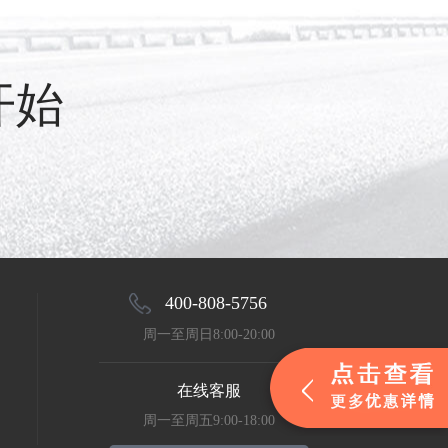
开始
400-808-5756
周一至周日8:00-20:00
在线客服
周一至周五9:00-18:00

==

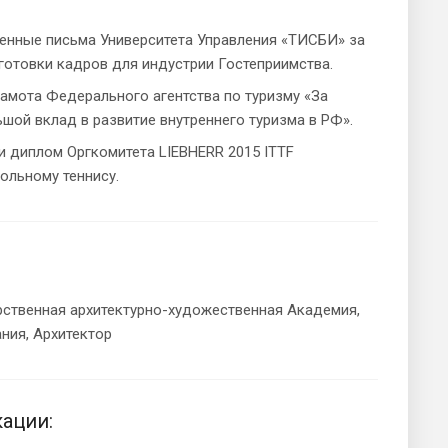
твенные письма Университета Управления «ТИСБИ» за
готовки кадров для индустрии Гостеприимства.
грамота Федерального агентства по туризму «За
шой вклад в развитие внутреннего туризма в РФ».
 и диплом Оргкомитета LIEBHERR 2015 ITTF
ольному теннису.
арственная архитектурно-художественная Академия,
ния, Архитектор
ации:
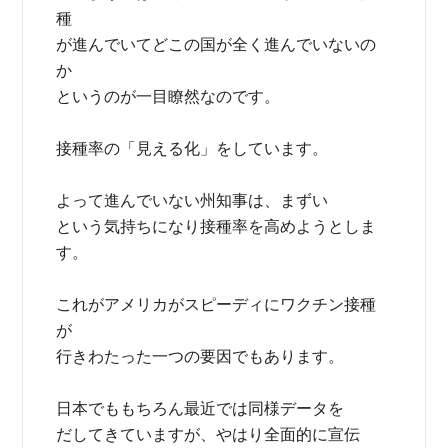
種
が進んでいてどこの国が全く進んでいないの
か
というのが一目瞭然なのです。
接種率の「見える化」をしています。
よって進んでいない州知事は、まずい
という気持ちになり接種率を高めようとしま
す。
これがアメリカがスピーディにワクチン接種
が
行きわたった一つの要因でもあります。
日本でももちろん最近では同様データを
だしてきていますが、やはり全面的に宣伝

### [The task]
Above are the records; repeat exactly the lines from the one holding "行きわたった一つの要因でもあります。" down to the one holding "だしてきていますが、やはり全面的に宣伝", end lines included.

### [Solution to the exercise]
行きわたった一つの要因でもあります。
日本でももちろん最近では同様データを
だしてきていますが、やはり全面的に宣伝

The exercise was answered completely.